My latest Post.

This view,this beauty
A tear unbidden
Creeps into my eye.

My stay is short
But I shall return to this place
If only my life is long enough.

Such beauty
Gazing upon it
I hope my years are many.

Bokusui Wakayama.

Sunday, March 25, 2018

In search of Kisenyama Dam & Reservoir.


   I have spent many hours mountain-biking and hiking in the hills at the back of Uji City, and never really payed much attention to what was really there. I was aware of the small settlements nestled within the many valleys, like Ikenoo and Kasatori. 
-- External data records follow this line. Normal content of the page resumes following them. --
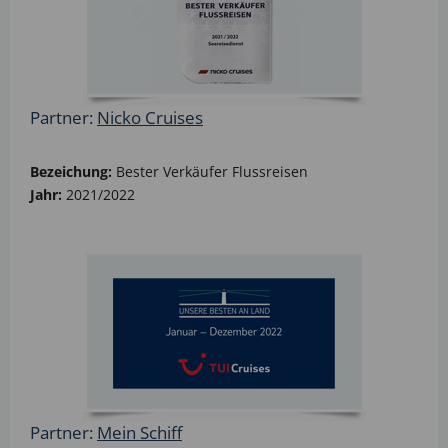
Partner:
Nicko Cruises
Bezeichung:
Bester Verkäufer Flussreisen
Jahr:
2021/2022
Partner:
Mein Schiff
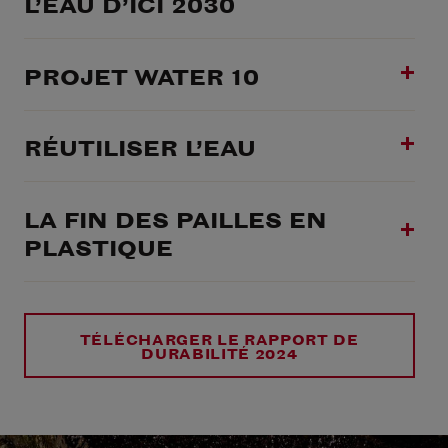
L’EAU D’ICI 2030
PROJET WATER 10
RÉUTILISER L’EAU
LA FIN DES PAILLES EN
PLASTIQUE
TÉLÉCHARGER LE RAPPORT DE
DURABILITÉ 2024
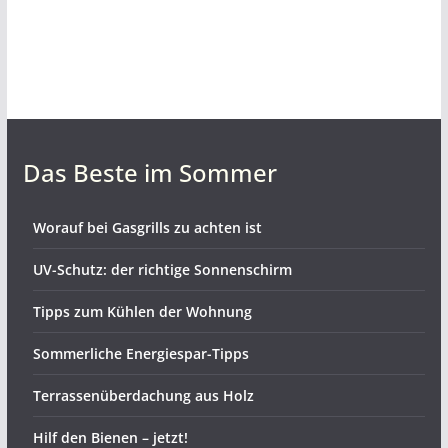
Das Beste im Sommer
Worauf bei Gasgrills zu achten ist
UV-Schutz: der richtige Sonnenschirm
Tipps zum Kühlen der Wohnung
Sommerliche Energiespar-Tipps
Terrassenüberdachung aus Holz
Hilf den Bienen – jetzt!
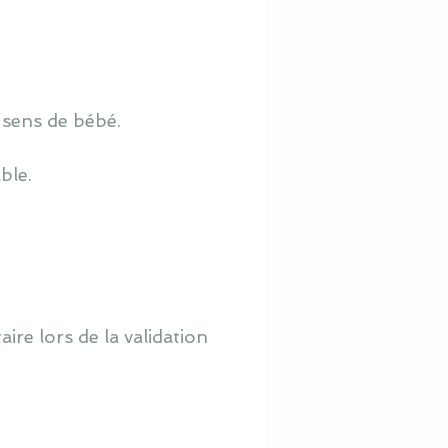
 sens de bébé.
ble.
re lors de la validation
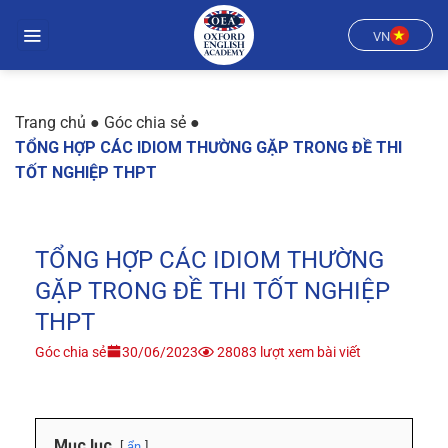
Chuyển
đến
VN
nội
dung
Trang chủ
●
Góc chia sẻ
●
TỔNG HỢP CÁC IDIOM THƯỜNG GẶP TRONG ĐỀ THI
TỐT NGHIỆP THPT
TỔNG HỢP CÁC IDIOM THƯỜNG
GẶP TRONG ĐỀ THI TỐT NGHIỆP
THPT
Góc chia sẻ
30/06/2023
28083 lượt xem bài viết
Mục lục
ẩn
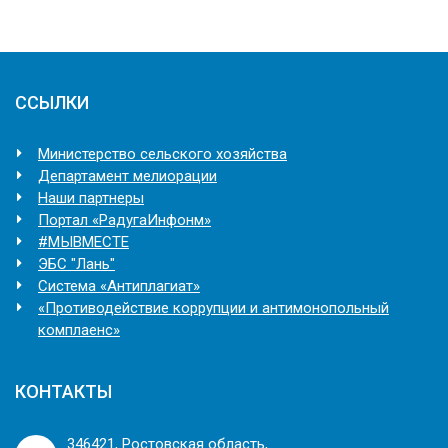
ССЫЛКИ
Министерство сельского хозяйства
Департамент мелиорации
Наши партнеры
Портал «РадугаИнфонм»
#МЫВМЕСТЕ
ЭБС "Лань"
Система «Антиплагиат»
«Противодействие коррупции и антимонопольный
комплаенс»
КОНТАКТЫ
346421, Ростовская область,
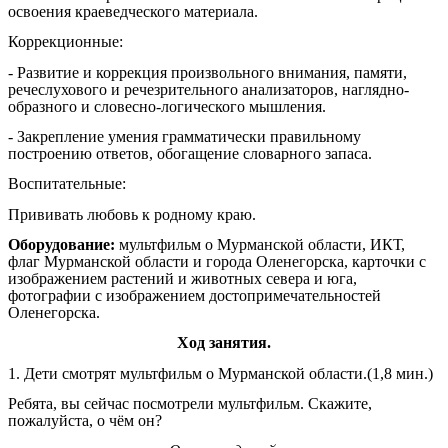
освоения краеведческого материала.
Коррекционные:
- Развитие и коррекция произвольного внимания, памяти,
речеслухового и речезрительного анализаторов, наглядно-
образного и словесно-логического мышления.
- Закрепление умения грамматически правильному
построению ответов, обогащение словарного запаса.
Воспитательные:
Прививать любовь к родному краю.
Оборудование:
мультфильм о Мурманской области, ИКТ,
флаг Мурманской области и города Оленегорска, карточки с
изображением растений и животных севера и юга,
фотографии с изображением достопримечательностей
Оленегорска.
Ход занятия.
1. Дети смотрят мультфильм о Мурманской области.(1,8 мин.)
Ребята, вы сейчас посмотрели мультфильм. Скажите,
пожалуйста, о чём он?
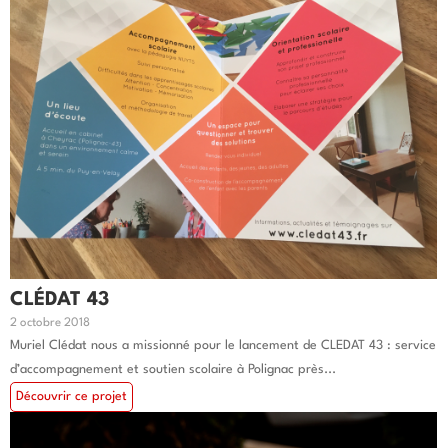
CLÉDAT 43
2 octobre 2018
Muriel Clédat nous a missionné pour le lancement de CLEDAT 43 : service
d’accompagnement et soutien scolaire à Polignac près...
Découvrir ce projet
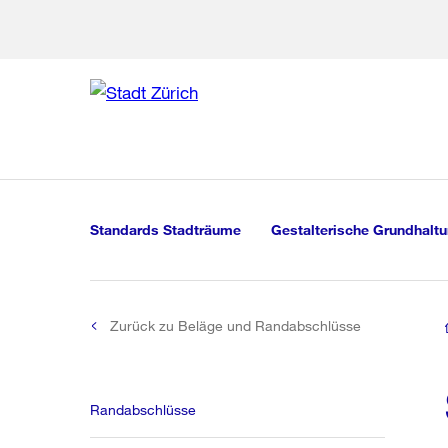
Zur Bereich
Zur Hilfsna
Zu
Zu
Global
Navigation
Standards Stadträume
Gestalterische Grundhalt
Zurück zu Beläge und Randabschlüsse
Randabschlüsse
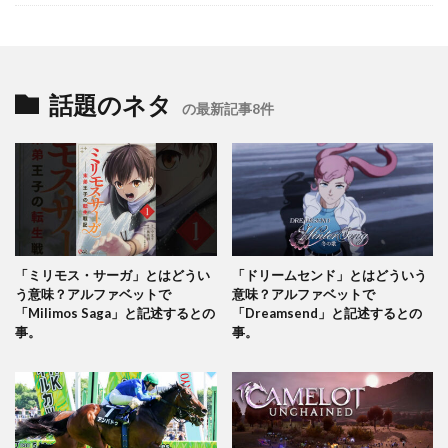
話題のネタ
の最新記事8件
「ミリモス・サーガ」とはどうい
「ドリームセンド」とはどういう
う意味？アルファベットで
意味？アルファベットで
「Milimos Saga」と記述するとの
「Dreamsend」と記述するとの
事。
事。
   But it wasn't until I was standing on the summit of (Mt)Jubusan, about 10km away, as the crow flies, that I caught a glimpse of what looked like a lake or reservoir in the distance.

   So I did some research, and discovered that the body of water I had been looking at, was the Kisenyama Reservoir. Always on the look-out for new sites to explore, I decided that this would be my next project; to gain access to, and check-out the area.



Kisenyama Dam.
                                                                                                                                                                          Before I commence my trip, let me shed some light on the Kisenyama Reservoir, Dam and Power Station. The reservoir & dam were constructed to supply water for the hydro-electric power station, situated on the other side of the dam. 


                                                                   The generator operates as a 'Pumped Storage' system, that relies on the gravitational energy of the water to turn the turbines. Once the water has performed it's task . . . . 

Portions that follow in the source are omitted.